Well-relaxed atomistic configurations of polydisperse, linear polyethylene (PE) melts, obtained with the end-bridging Monte Carlo algorithm, have been subjected to detailed molecular dynamics simulations in both the canonical (NVE) and microcanonical (NVT) ensembles. Three different systems have been investigated, characterized by mean molecular lengths C24, C78, and C156, and by the same polydispersity index I of about 1.09. Results are presented for the static and (mainly) dynamic properties of these melts at P = 1 atm and T = 450 K. The diffusion coefficient D, determined for various chain lengths, N, is in very good agreement with experimentally measured values.
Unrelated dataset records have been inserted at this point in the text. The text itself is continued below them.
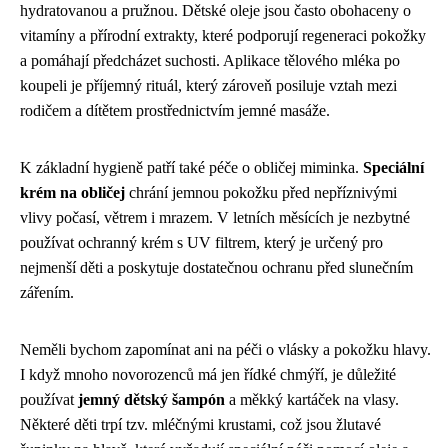
hydratovanou a pružnou. Dětské oleje jsou často obohaceny o
vitamíny a přírodní extrakty, které podporují regeneraci pokožky
a pomáhají předcházet suchosti. Aplikace tělového mléka po
koupeli je příjemný rituál, který zároveň posiluje vztah mezi
rodičem a dítětem prostřednictvím jemné masáže.
K základní hygieně patří také péče o obličej miminka.
Speciální
krém na obličej
chrání jemnou pokožku před nepříznivými
vlivy počasí, větrem i mrazem. V letních měsících je nezbytné
používat ochranný krém s UV filtrem, který je určený pro
nejmenší děti a poskytuje dostatečnou ochranu před slunečním
zářením.
Neměli bychom zapomínat ani na péči o vlásky a pokožku hlavy.
I když mnoho novorozenců má jen řídké chmýří, je důležité
používat
jemný dětský šampón
a měkký kartáček na vlasy.
Některé děti trpí tzv. mléčnými krustami, což jsou žlutavé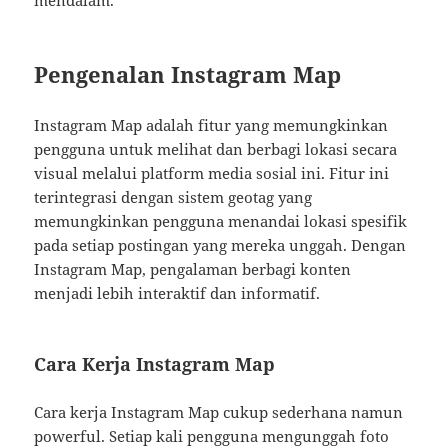
mendalam.
Pengenalan Instagram Map
Instagram Map adalah fitur yang memungkinkan
pengguna untuk melihat dan berbagi lokasi secara
visual melalui platform media sosial ini. Fitur ini
terintegrasi dengan sistem geotag yang
memungkinkan pengguna menandai lokasi spesifik
pada setiap postingan yang mereka unggah. Dengan
Instagram Map, pengalaman berbagi konten
menjadi lebih interaktif dan informatif.
Cara Kerja Instagram Map
Cara kerja Instagram Map cukup sederhana namun
powerful. Setiap kali pengguna mengunggah foto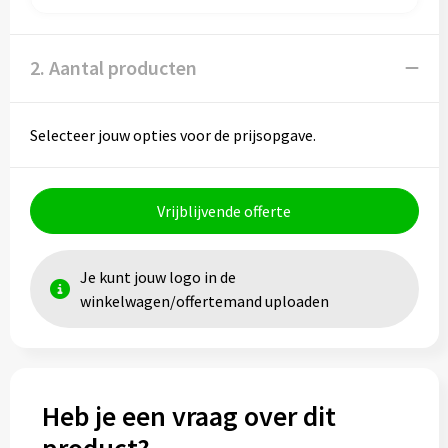
Papieren tassen
Promotietassen
2. Aantal producten
Reistassen
Selecteer jouw opties voor de prijsopgave.
Reistassensets
Rugzakken
Vrijblijvende offerte
Schoenentassen
Je kunt jouw logo in de
Schoudertassen
winkelwagen/offertemand uploaden
Sporttassen
Strandtassen
Heb je een vraag over dit
Tablettassen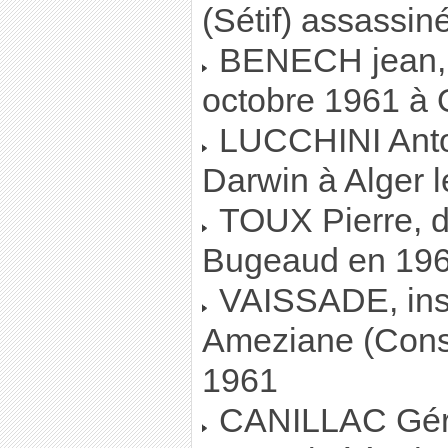
(Sétif) assassin
BENECH jean, 
octobre 1961 à 
LUCCHINI Antoi
Darwin à Alger 
TOUX Pierre, di
Bugeaud en 19
VAISSADE, insti
Ameziane (Const
1961
CANILLAC Géra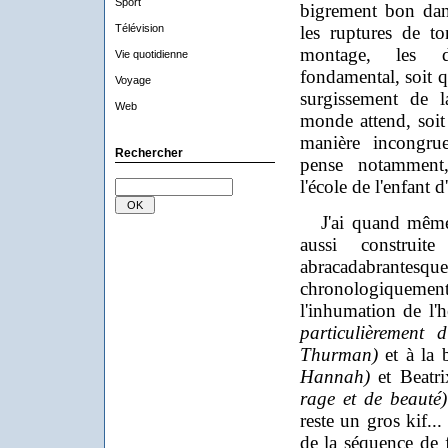
Sport
bigrement bon dan
Télévision
les ruptures de t
montage, les d
Vie quotidienne
fondamental, soit q
Voyage
surgissement de l
Web
monde attend, soit 
manière incongrue
Rechercher
pense notamment
l'école de l'enfant d
J'ai quand même p
aussi construi
abracadabrantesque,
chronologiquemen
l'inhumation de l'
particulièrement 
Thurman)
et à la 
Hannah)
et Beatr
rage et de beauté)
reste un gros kif..
de la séquence de f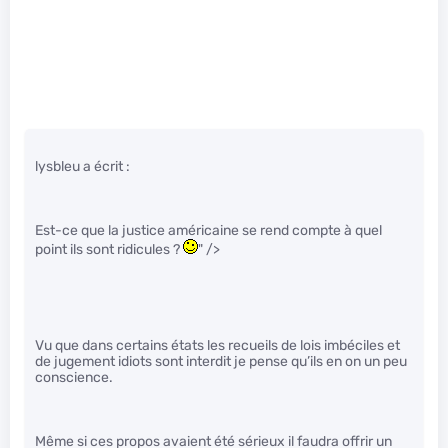
lysbleu a écrit :
Est-ce que la justice américaine se rend compte à quel
point ils sont ridicules ?
" />
Vu que dans certains états les recueils de lois imbéciles et
de jugement idiots sont interdit je pense qu’ils en on un peu
conscience.
Même si ces propos avaient été sérieux il faudra offrir un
The friction coefficient ζ D is extracted from D by invoking the Rouse model; it is seen to increase from a relatively small value characteristic of short alkanes to a chain-length-independent plateau, reached in a region of N = 60−80. The friction coefficient ζτ is also obtained by analyzing the decay of the time autocorrelation function for the normal modes X p at various chain lengths; the values thus extracted are consistent with those obtained from D for N above 40. Although the decay of the autocorrelation function of the end-to-end vector is very well described by the Rouse model, individual Rouse modes show some deviation from theoretical predictions. Even for chains sufficiently long to be in the asymptotic ζ regime, only the first two normal modes fully conform to Rouse theory in terms of their squared amplitudes and correlation times. Zero-shear viscosities computed from ζ D values by means of the Rouse model are in excellent agreement with available experimental data for N = 90.